Eva Hesse was born January 11, 1936, in Hamburg. Her family fled the Nazis and arrived in New York in 1939. She attended the School of Industrial Art, Pratt Institute in Brooklyn, and Cooper Union before receiving her B.F.A. from the School of Art and Architecture at Yale University in 1959. After returning to New York, Hesse worked as a textile designer, and in 1961 she was included in group exhibitions at the Brooklyn Museum and at the John Heller Gallery, New York. Her first solo show of sculpture was presented at the Kunstverein für die Rheinlande und Westfalen, Düsseldorf, in 1965. Hesse began to use latex to make sculpture in 1967, and then fiberglass the following year. By the late 1960s, she gained critical recognition with solo shows at the Fischbach Gallery, New York, and inclusion in many important group exhibitions. In 1969, she was diagnosed with a brain tumor, and after three operations within a year, she died on May 29, 1970.

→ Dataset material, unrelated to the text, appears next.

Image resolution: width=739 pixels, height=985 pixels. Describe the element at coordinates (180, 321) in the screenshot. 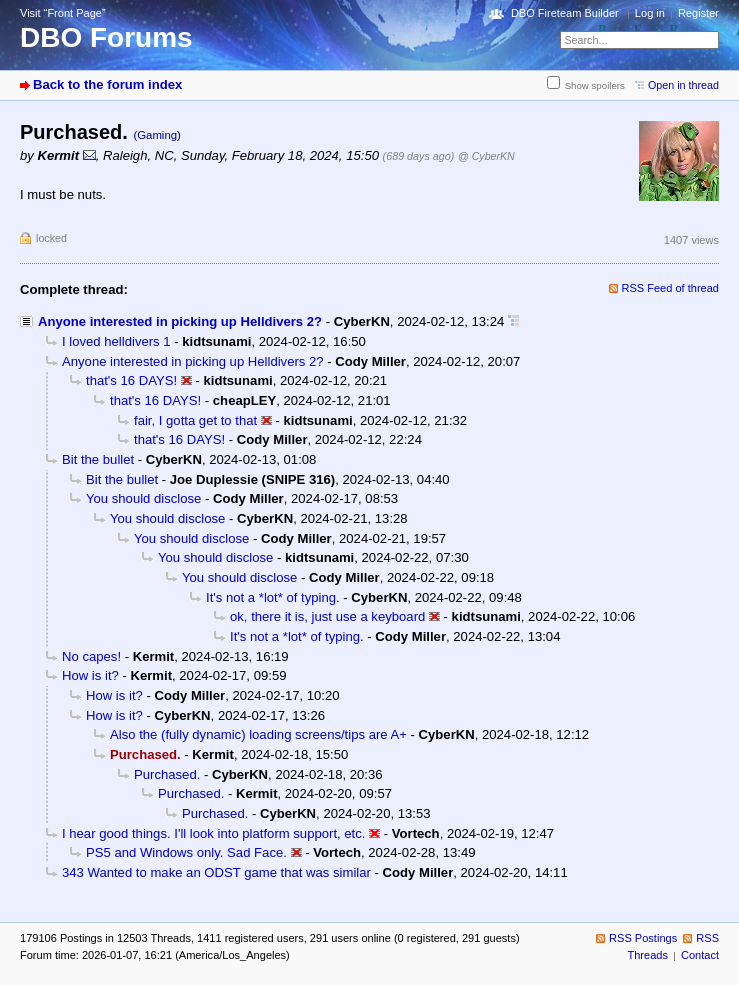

Hannah Wilke was born Arlene Hannah Butter March 7, 1940, in New York. She attended the Stella Elkins Tyler School of Art at Temple University in Philadelphia, graduating with a BFA in 1961 and B.S. in Education in 1962. She used various mediums to challenge prevailing notions of femininity, feminism, and sexuality, and was one of the first artists to use vaginal imagery in her work with the purpose of directly engaging with feminist issues. From the late 1950s throughout her life, Wilke worked on creating a type of female iconography based on the body, constructing abstract, organic forms, often displayed in a highly organized and repetitious manner that recalled Minimalism. A large selection of her early terra cotta sculptures was first shown in 1971 at Feigen Downtown in Ten Painters, One Sculptor, curated by Michael Findlay. During the 1970s, Wilke began to use her own body for performance pieces as well as photographic work that she called her “performalist self-portraits.” She exhibited widely both in the United States and abroad during her lifetime. In the late 1980s Wilke was diagnosed with cancer and struggled with the illness for the last years of her life. Before her death, she documented the ravaging effects of her illness and cancer treatments on her body in a series of self-portraits. These large, color photographs were some of Wilke’s last works before she died on January 28, 1993.